Wear in the pre-heater: Approximately 11 indications had been identified to date. No information on the size of these indications was available at the time of the call.

Wear from foreign objects: In steam generator C, several significant and non-significant foreign objects were identified. All of the significant foreign objects were removed from the steam generator and all but three of the non-significant foreign objects were removed. The three non-significant indications included two small Fermanite balls and a metal shaving. The Fermanite was postulated to have come from the repair of leaking valves during the cycle. The significant objects included the foreign objects believed to be the cause of the wear on the leaking tube in June 2002. The licensee attributed the wear in the June 2002 leaking tube to two pieces of spiral wound sheathing (speculated to be fabricated from carbon steel since it was magnetic).
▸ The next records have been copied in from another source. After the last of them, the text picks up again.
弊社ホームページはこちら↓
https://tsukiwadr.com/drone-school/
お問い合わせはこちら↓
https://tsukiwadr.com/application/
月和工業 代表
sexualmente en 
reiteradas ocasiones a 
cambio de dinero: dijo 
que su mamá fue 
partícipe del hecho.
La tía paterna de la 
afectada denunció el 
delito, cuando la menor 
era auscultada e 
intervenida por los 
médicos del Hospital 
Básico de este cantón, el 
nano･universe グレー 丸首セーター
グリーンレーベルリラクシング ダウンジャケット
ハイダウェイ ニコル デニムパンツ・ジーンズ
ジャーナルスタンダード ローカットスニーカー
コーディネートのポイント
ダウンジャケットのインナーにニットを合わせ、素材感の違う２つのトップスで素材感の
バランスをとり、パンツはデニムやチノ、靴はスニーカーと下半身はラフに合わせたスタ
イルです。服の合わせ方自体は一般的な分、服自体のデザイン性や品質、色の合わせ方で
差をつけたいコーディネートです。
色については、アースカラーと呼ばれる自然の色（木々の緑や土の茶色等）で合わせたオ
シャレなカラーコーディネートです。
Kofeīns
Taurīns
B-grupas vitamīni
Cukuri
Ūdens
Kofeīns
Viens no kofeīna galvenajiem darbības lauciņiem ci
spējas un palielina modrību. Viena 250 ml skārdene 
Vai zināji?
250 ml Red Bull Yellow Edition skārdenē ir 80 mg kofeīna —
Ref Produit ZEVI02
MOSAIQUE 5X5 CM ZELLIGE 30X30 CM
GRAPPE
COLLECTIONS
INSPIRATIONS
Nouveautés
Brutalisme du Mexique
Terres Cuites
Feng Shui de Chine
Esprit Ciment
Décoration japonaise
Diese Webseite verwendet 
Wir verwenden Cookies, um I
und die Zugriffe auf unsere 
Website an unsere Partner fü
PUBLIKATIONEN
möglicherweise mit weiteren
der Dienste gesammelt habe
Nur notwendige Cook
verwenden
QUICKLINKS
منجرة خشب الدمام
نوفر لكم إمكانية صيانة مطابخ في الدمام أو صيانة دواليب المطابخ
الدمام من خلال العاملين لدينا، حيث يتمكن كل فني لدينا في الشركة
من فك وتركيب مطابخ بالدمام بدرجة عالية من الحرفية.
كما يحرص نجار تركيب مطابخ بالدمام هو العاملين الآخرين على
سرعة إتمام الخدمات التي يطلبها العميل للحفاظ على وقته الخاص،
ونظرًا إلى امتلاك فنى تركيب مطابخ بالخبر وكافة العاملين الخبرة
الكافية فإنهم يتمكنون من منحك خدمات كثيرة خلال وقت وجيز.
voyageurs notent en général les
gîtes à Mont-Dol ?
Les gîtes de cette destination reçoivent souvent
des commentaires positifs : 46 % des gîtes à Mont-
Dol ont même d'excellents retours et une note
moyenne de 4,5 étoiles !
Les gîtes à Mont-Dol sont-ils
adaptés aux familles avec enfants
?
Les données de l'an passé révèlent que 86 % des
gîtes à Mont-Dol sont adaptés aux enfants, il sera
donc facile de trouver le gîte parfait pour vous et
The licensee postulated that originally these two pieces were one piece. This sheathing was attributed to the degradation observed in June 2002 since it had wear marks and a geometry which matched the degradation on the affected tubes. The licensee did not identify any maintenance activities which would have resulted in leaving this sheathing in the secondary system, and the licensee postulated that it may have been in the steam generator since fabrication and recently became mobile as a result of a power uprate. No tube wear in the preheater region (other than that identified in June 2002) was observed as a result of foreign objects.

Although no wear was attributed to foreign objects in the preheater region, five wear indications at the flow distribution baffle of steam generator C were attributed to foreign objects. These indications were in five tubes and were estimated to be 30 percent, 15 percent, 11 percent, 4 percent, and 3 percent through-wall. A foreign object was in the general vicinity of these indications and the licensee is in the process of attempting to retrieve the object.

No wear attributed to foreign objects has been observed in any of the other steam generators based on the inspections performed to date.

The history of all tubes with indications was being reviewed during this outage. No issues were identified as a result of this review. No new degradation mechanisms were identified to date (the licensee was cognizant of the cracking indications identified at Seabrook and included the eddy current data from these indications in its site specific performance demonstration).

No ultrasonic testing was planned for this outage, and based on the results to-date no in-situ pressure testing or tube pulls were planned. The licensee plans to follow industry guidelines for identifying tubes to in-situ pressure test.

Based on the results to date, the licensee indicated all tubes meet the structural and leakage integrity criteria and are projected to meet these criteria for the next two cycles.

Tube Repairs The licensee plans to repair all tubes with indications greater than or equal to 40 percent through-wall and all tubes with cracks (if any are identified) with thermally treated Alloy 690 mechanical tube plugs. Tubes with wear from foreign objects will be plugged on detection including the five tubes with wear indications at the flow distribution baffle. If the foreign object in the vicinity of these five tubes cannot be retrieved, the licensee will evaluate the potential for tube wear on other tubes to determine if additional actions are necessary. This evaluation will include the need to stabilize the tubes.

At the time of the call, six tubes were identified to be plugged. These tubes included the one tube with AVB wear measuring 40 percent through-wall and the five tubes with wear indications at the flow distribution baffle.

Future Activities The licensees schedule at the time of the call included completing the FOSAR examination by 8:00 p.m. on September 24, the eddy current examination at 2:00 a.m. on September 26, the tube plugging at 8:00 a.m. on September 26, and installing the steam generator man-way on September 27.

NRC Observations The NRC did not identify any issues with the scope or results of the examinations as a result of the information provided during the call. The NRC asked to be informed if any unusual findings (e.g., new degradation mechanisms, results not consistent with those above) were identified during the remainder of the inspections.